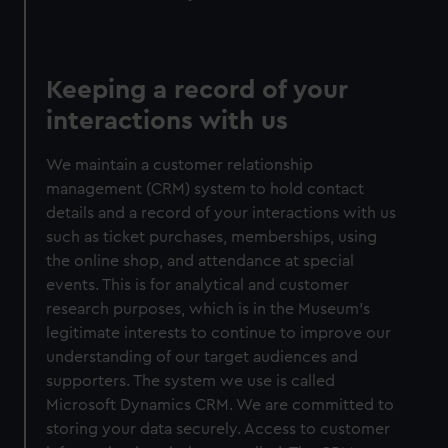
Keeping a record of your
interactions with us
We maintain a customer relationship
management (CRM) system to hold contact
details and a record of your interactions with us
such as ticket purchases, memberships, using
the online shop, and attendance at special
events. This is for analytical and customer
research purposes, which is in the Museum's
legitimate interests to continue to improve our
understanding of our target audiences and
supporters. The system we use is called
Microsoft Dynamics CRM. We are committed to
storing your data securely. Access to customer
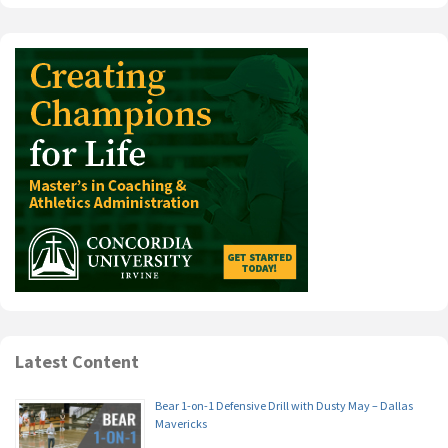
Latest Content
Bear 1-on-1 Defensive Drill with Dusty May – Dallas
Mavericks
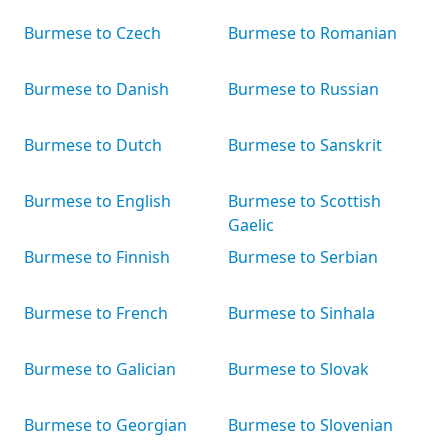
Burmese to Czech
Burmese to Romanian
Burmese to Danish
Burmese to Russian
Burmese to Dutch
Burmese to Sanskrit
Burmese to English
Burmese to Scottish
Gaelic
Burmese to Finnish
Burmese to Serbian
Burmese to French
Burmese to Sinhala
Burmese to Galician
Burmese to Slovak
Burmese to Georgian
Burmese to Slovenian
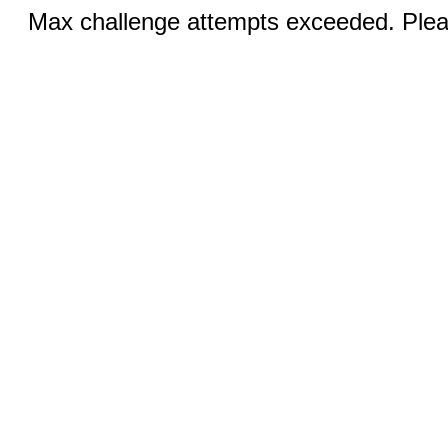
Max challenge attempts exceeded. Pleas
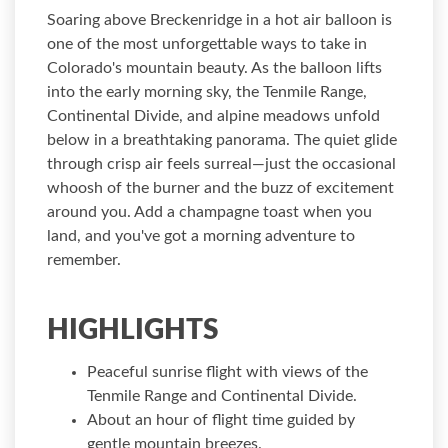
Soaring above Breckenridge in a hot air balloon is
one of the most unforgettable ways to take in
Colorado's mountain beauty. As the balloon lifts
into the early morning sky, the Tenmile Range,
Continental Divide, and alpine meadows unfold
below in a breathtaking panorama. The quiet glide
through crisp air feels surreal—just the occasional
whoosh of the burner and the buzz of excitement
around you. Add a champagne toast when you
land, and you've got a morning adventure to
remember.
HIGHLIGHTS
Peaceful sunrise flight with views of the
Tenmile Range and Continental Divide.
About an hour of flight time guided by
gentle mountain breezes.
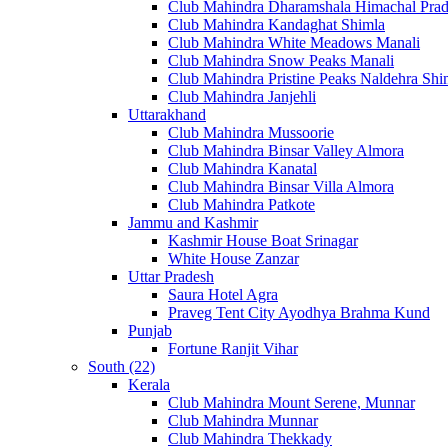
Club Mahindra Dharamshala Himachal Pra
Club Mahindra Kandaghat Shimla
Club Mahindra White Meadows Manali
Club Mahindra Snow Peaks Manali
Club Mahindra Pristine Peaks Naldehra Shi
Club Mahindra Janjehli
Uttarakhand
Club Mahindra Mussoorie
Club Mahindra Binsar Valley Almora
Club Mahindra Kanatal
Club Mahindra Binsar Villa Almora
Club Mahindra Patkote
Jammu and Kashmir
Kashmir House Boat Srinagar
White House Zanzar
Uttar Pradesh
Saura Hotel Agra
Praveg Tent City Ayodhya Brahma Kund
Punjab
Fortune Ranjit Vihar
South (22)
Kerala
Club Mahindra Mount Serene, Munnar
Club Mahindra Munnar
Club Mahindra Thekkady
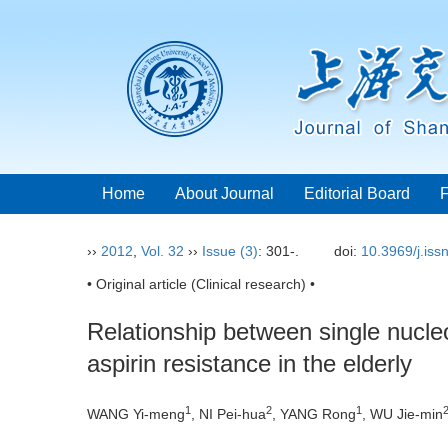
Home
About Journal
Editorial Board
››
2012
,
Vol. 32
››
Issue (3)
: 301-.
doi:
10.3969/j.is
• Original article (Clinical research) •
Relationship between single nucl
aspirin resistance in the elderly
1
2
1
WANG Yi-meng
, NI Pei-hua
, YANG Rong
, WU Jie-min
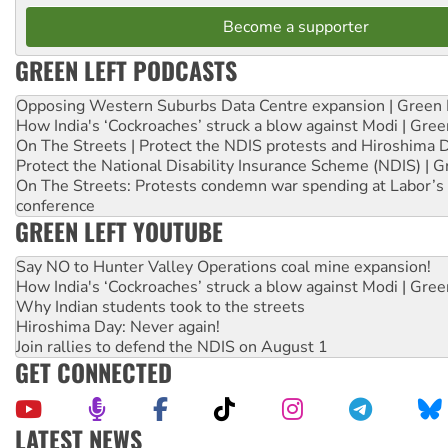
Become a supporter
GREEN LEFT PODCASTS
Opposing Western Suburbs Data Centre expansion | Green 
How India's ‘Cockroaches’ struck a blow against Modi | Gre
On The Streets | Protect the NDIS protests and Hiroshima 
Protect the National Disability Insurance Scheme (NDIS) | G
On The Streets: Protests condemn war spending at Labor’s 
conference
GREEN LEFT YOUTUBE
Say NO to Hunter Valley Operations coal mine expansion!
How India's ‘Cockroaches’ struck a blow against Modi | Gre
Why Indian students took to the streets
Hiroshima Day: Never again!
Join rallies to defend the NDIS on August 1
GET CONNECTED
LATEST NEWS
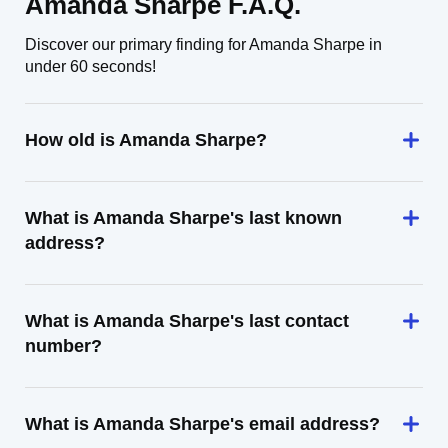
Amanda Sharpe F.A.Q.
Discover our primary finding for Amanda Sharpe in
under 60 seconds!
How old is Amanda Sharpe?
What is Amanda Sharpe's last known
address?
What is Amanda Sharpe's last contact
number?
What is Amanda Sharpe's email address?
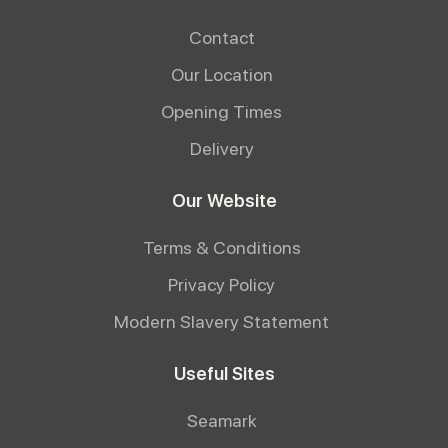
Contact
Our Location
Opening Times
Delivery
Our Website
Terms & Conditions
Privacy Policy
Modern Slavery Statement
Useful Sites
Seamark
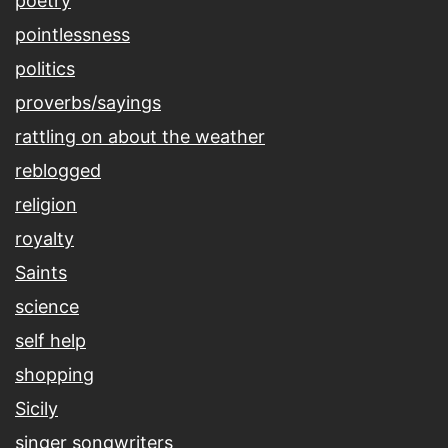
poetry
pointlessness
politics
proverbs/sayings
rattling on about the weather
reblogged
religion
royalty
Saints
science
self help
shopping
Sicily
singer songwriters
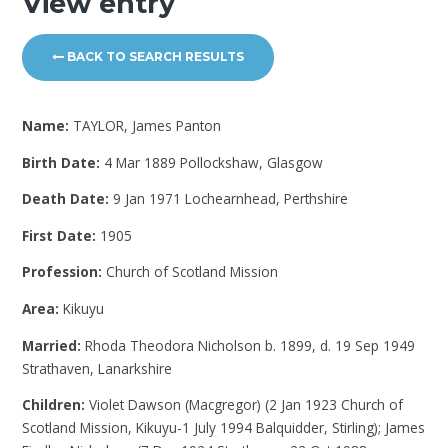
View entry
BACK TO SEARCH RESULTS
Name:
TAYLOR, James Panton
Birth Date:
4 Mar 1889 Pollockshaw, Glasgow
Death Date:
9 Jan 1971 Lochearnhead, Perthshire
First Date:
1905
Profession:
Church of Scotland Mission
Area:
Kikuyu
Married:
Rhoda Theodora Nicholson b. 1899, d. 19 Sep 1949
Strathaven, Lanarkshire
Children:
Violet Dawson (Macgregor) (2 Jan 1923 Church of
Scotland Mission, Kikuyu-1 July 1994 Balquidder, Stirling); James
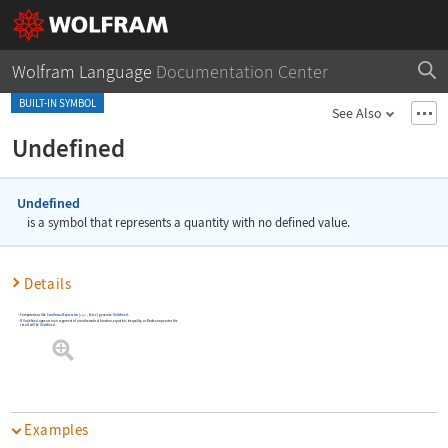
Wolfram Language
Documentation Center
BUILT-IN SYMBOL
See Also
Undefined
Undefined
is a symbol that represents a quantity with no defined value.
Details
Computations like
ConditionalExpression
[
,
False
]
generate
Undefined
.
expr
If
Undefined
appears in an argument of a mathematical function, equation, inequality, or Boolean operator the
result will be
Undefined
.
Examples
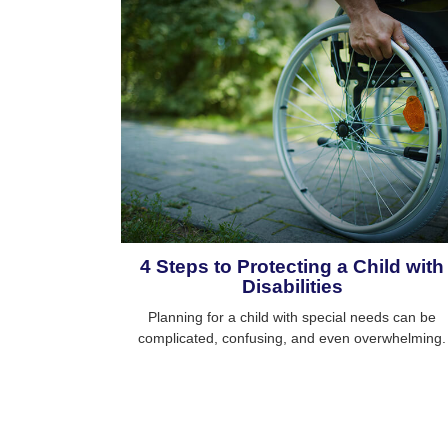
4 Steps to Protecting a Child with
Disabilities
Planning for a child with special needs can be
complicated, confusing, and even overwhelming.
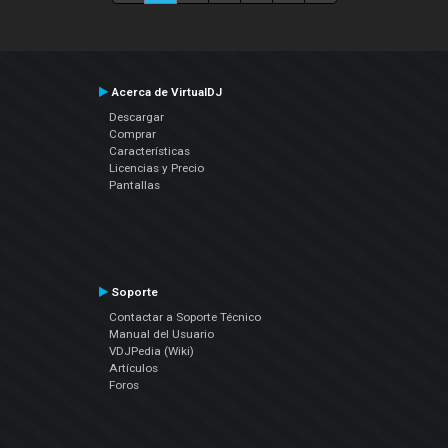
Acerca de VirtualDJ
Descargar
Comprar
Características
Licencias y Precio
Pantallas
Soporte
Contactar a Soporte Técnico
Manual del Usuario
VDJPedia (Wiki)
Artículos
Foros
==============================
» WHAT YOU ARE ASKED TO DO: Once the pictures are set aside, write out the entries verbatim.

» EXERCISE RESPONSE:
Keeping a record of your
interactions with us
We maintain a customer relationship
management (CRM) system to hold contact
details and a record of your interactions with us
such as ticket purchases, memberships, using
the online shop, and attendance at special
events. This is for analytical and customer
research purposes, which is in the Museum's
legitimate interests to continue to improve our
understanding of our target audiences and
supporters. The system we use is called
Microsoft Dynamics CRM. We are committed to
storing your data securely. Access to customer
Latest Content
Bear 1-on-1 Defensive Drill with Dusty May – Dallas
Mavericks
Burmese to Czech
Burmese to Romanian
Burmese to Danish
Burmese to Russian
Burmese to Dutch
Burmese to Sanskrit
Burmese to English
Burmese to Scottish
Gaelic
Burmese to Finnish
Burmese to Serbian
Burmese to French
Burmese to Sinhala
Burmese to Galician
Burmese to Slovak
Burmese to Georgian
Burmese to Slovenian
Max challenge attempts exceeded. Pleas
Soaring above Breckenridge in a hot air balloon is
one of the most unforgettable ways to take in
Colorado's mountain beauty. As the balloon lifts
into the early morning sky, the Tenmile Range,
Continental Divide, and alpine meadows unfold
below in a breathtaking panorama. The quiet glide
through crisp air feels surreal—just the occasional
whoosh of the burner and the buzz of excitement
around you. Add a champagne toast when you
land, and you've got a morning adventure to
remember.
HIGHLIGHTS
Peaceful sunrise flight with views of the
Tenmile Range and Continental Divide.
About an hour of flight time guided by
gentle mountain breezes.
Club Mahindra Dharamshala Himachal Pra
Club Mahindra Kandaghat Shimla
Club Mahindra White Meadows Manali
Club Mahindra Snow Peaks Manali
Club Mahindra Pristine Peaks Naldehra Shi
Club Mahindra Janjehli
Uttarakhand
Club Mahindra Mussoorie
Club Mahindra Binsar Valley Almora
Club Mahindra Kanatal
Club Mahindra Binsar Villa Almora
Club Mahindra Patkote
Jammu and Kashmir
Kashmir House Boat Srinagar
White House Zanzar
Uttar Pradesh
Saura Hotel Agra
Praveg Tent City Ayodhya Brahma Kund
Punjab
Fortune Ranjit Vihar
South (22)
Kerala
Club Mahindra Mount Serene, Munnar
Club Mahindra Munnar
Club Mahindra Thekkady
Home
About Journal
Editorial Board
››
2012
,
Vol. 32
››
Issue (3)
: 301-.
doi:
10.3969/j.is
• Original article (Clinical research) •
Relationship between single nucl
aspirin resistance in the elderly
1
2
1
WANG Yi-meng
, NI Pei-hua
, YANG Rong
, WU Jie-min
Become a supporter
GREEN LEFT PODCASTS
Opposing Western Suburbs Data Centre expansion | Green 
How India's ‘Cockroaches’ struck a blow against Modi | Gre
On The Streets | Protect the NDIS protests and Hiroshima 
Protect the National Disability Insurance Scheme (NDIS) | G
On The Streets: Protests condemn war spending at Labor’s 
conference
GREEN LEFT YOUTUBE
Say NO to Hunter Valley Operations coal mine expansion!
How India's ‘Cockroaches’ struck a blow against Modi | Gre
Why Indian students took to the streets
Hiroshima Day: Never again!
Join rallies to defend the NDIS on August 1
GET CONNECTED
LATEST NEWS
Amanda Sharpe F.A.Q.
Discover our primary finding for Amanda Sharpe in
under 60 seconds!
How old is Amanda Sharpe?
What is Amanda Sharpe's last known
address?
What is Amanda Sharpe's last contact
number?
What is Amanda Sharpe's email address?
Contact
Our Location
Opening Times
Delivery
Our Website
Terms & Conditions
Privacy Policy
Modern Slavery Statement
Useful Sites
Seamark
poetry
pointlessness
politics
proverbs/sayings
rattling on about the weather
reblogged
religion
royalty
Saints
science
self help
shopping
Sicily
singer songwriters
View entry
BACK TO SEARCH RESULTS
Name:
TAYLOR, James Panton
Birth Date:
4 Mar 1889 Pollockshaw, Glasgow
Death Date:
9 Jan 1971 Lochearnhead, Perthshire
First Date:
1905
Profession:
Church of Scotland Mission
Area:
Kikuyu
Married:
Rhoda Theodora Nicholson b. 1899, d. 19 Sep 1949
Strathaven, Lanarkshire
Children:
Violet Dawson (Macgregor) (2 Jan 1923 Church of
Scotland Mission, Kikuyu-1 July 1994 Balquidder, Stirling); James
Wolfram Language
Documentation Center
BUILT-IN SYMBOL
See Also
Undefined
Undefined
is a symbol that represents a quantity with no defined value.
Details
Computations like
ConditionalExpression
[
,
False
]
generate
Undefined
.
expr
If
Undefined
appears in an argument of a mathematical function, equation, inequality, or Boolean operator the
result will be
Undefined
.
Examples
4 Steps to Protecting a Child with
Disabilities
Planning for a child with special needs can be
complicated, confusing, and even overwhelming.
Acerca de VirtualDJ
Descargar
Comprar
Características
Licencias y Precio
Pantallas
Soporte
Contactar a Soporte Técnico
Manual del Usuario
VDJPedia (Wiki)
Artículos
Foros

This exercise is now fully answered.